All, however, did not spur northward: some spurred to Lincoln, some to Hull, some to Halifax, some to Wakefield, all reporting the utter rout of the Parliamentary army. The news reached Newark, whence the Royalists sent an express messenger to convey the glorious tidings to Oxford. Both at Oxford and at Banbury, Church bells were rung, bonfires were lighted, and fireworks were let off in honour of the great victory of Rupert and Newcastle over the combined armies of the Parliament and the Scotch. The splendid news made happy the heart of King Charles and set his anxious mind at rest.

Reports of the victory spread to London. Vicars, the Puritan author, wrote: “Yea, our sottish and bewitched mole-eyed malignants of London also, were so led along with a spirit of lying, like their father the devil, that they mightily boasted of this robber’s vain victory over us, the vanquishing of our whole three armies, the death and imprisonment of all our three most renowned and precious Generals”.[107]

[107] Jehovah Jireh.

The defeated Roundhead Generals fled for their lives. Manchester ran away, but repented and returned: Lord Leven never drew rein till he reached Leeds, twenty miles from the battle-field; and Lord Fairfax fled for refuge to Cawood Castle, where, finding neither food, fire nor candle, he philosophically got into bed. Indeed Principal Baillee wrote in a letter to a friend, dated 12 July, 1644: “All six generals took to their heels—this to you alone”.
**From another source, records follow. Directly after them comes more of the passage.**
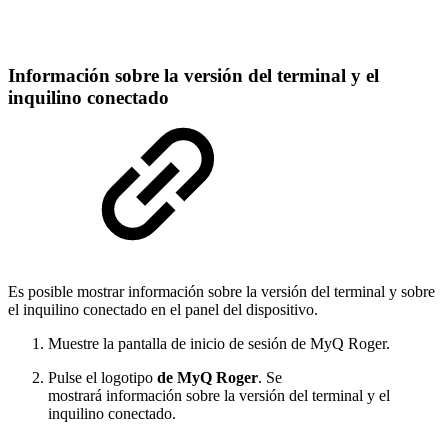
Información sobre la versión del terminal y el
inquilino conectado
Es posible mostrar información sobre la versión del terminal y sobre
el inquilino conectado en el panel del dispositivo.
Muestre la pantalla de inicio de sesión de MyQ Roger.
Pulse el logotipo
de MyQ Roger
. Se
mostrará información sobre la versión del terminal y el
inquilino conectado.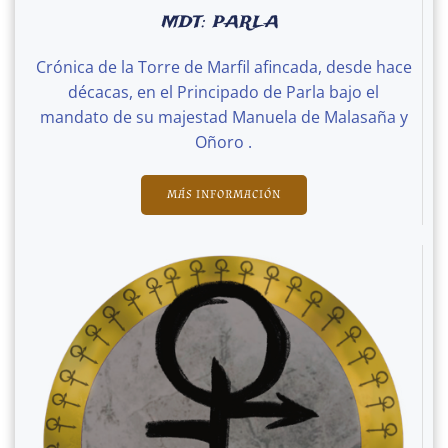
MDT: PARLA
Crónica de la Torre de Marfil afincada, desde hace
décacas, en el Principado de Parla bajo el
mandato de su majestad Manuela de Malasaña y
Oñoro .
MÁS INFORMACIÓN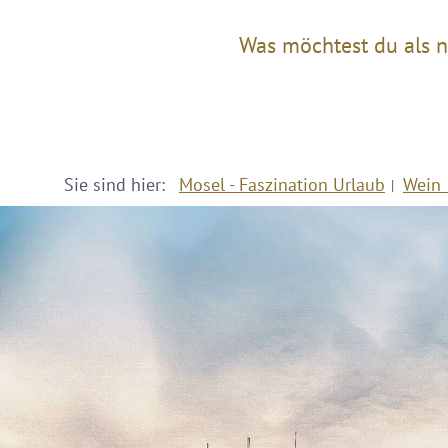
Was möchtest du als n
Sie sind hier:
Mosel - Faszination Urlaub
Wein 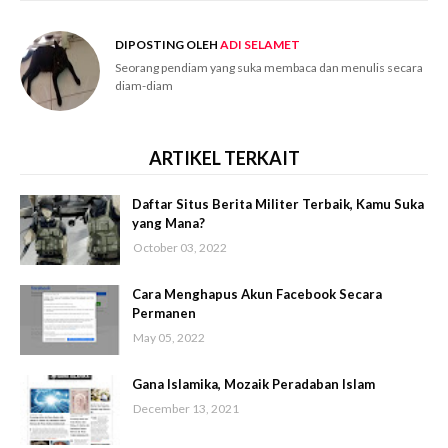
DIPOSTING OLEH
ADI SELAMET
Seorang pendiam yang suka membaca dan menulis secara
diam-diam
ARTIKEL TERKAIT
Daftar Situs Berita Militer Terbaik, Kamu Suka
yang Mana?
October 03, 2022
Cara Menghapus Akun Facebook Secara
Permanen
May 05, 2022
Gana Islamika, Mozaik Peradaban Islam
December 13, 2021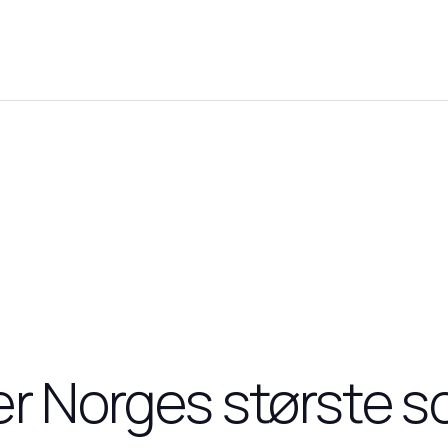
r Norges største so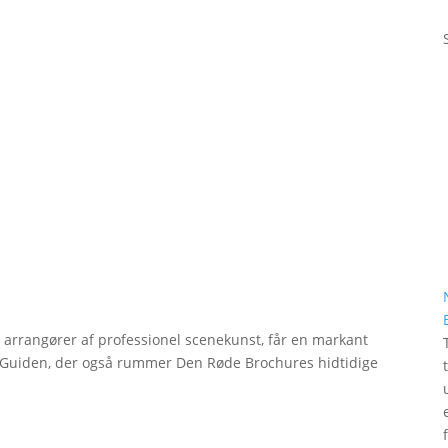
r arrangører af professionel scenekunst, får en markant
erGuiden, der også rummer Den Røde Brochures hidtidige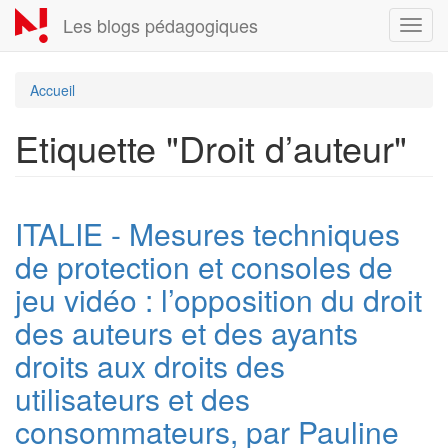
Aller
Les blogs pédagogiques
Toggl
au
navig
contenu
principal
Accueil
Etiquette "Droit d’auteur"
ITALIE - Mesures techniques
de protection et consoles de
jeu vidéo : l’opposition du droit
des auteurs et des ayants
droits aux droits des
utilisateurs et des
consommateurs, par Pauline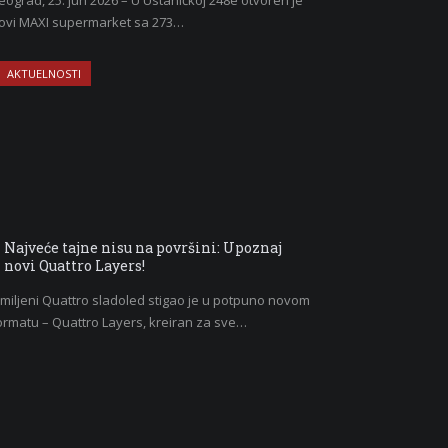
eograd, 25. jun 2026 – U Ustaničkoj 248e otvoren je
ovi MAXI supermarket sa 273…
AKTUELNOSTI
Najveće tajne nisu na površini: Upoznaj
novi Quattro Layers!
miljeni Quattro sladoled stigao je u potpuno novom
ormatu – Quattro Layers, kreiran za sve…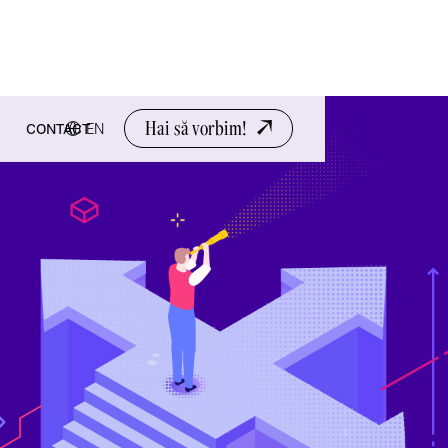
Hai să vorbim!
EN
CONTACT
But let us return to the battle-field and observe a few further details of the fight: for thus far we have only been concerned with the Royalist left wing and the Parliamentary right.

At the beginning of the battle, soon after seven in the evening, the left wing of the Roundheads charged the ditch, which was passable in their front. While Manchester’s infantry attacked that of Newcastle, Cromwell’s cavalry charged Rupert’s, Byron’s and the Irish horse. “And now,” wrote Manchester’s chaplain, “you might have seen the bravest sight in the world, for they moved down the hill like so many thick clouds, in brigades of 800, 1,000, 1,200 and 1,500 each.” “We came down the hill,” says Watson, who was with Cromwell’s cavalry, “in bravest order and with the greatest resolution that ever was seen.... In a moment we were passed the ditch and on to the moor upon equal terms with the enemy.” The Royalists abandoned four drakes in the ditch. Watson continues: “Our front division charged their front, Cromwell’s division of 300 horse, in which he himself was in person, charging the first division of Prince Rupert’s, of which himself was in person,[108] in which all were gallant men”.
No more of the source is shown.